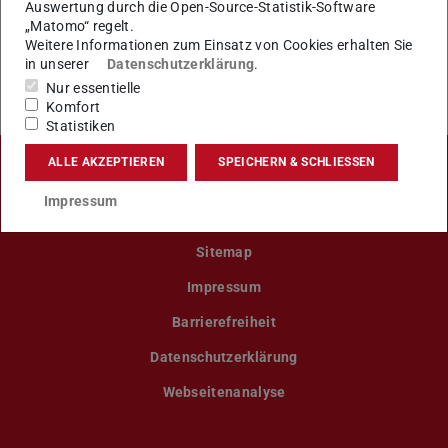
Auswertung durch die Open-Source-Statistik-Software
„Matomo“ regelt.
KONTAKT
Weitere Informationen zum Einsatz von Cookies erhalten Sie
in unserer
Datenschutzerklärung
.
Nur essentielle
Komfort
Statistiken
ALLE AKZEPTIEREN
SPEICHERN & SCHLIESSEN
LinkedIn-Seite der TU Darmstadt
Instagram-Kanal der TU Darmstad
Bluesky-Kanal der TU D
Facebook-Seite
YouTu
Impressum
Sitemap
Impressum
Barrierefreiheit
Datenschutzerklärung
Webseitenanalyse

============

• [What you have to do]: What is needed is an exact repeat of the records, with every picture left out.

• [Exercise response]:
Auswertung durch die Open-Source-Statistik-Software
„Matomo“ regelt.
KONTAKT
Weitere Informationen zum Einsatz von Cookies erhalten Sie
in unserer
Datenschutzerklärung
.
Nur essentielle
Komfort
Statistiken
ALLE AKZEPTIEREN
SPEICHERN & SCHLIESSEN
LinkedIn-Seite der TU Darmstadt
Instagram-Kanal der TU Darmstad
Bluesky-Kanal der TU D
Facebook-Seite
YouTu
Impressum
Sitemap
Impressum
Barrierefreiheit
Datenschutzerklärung
Webseitenanalyse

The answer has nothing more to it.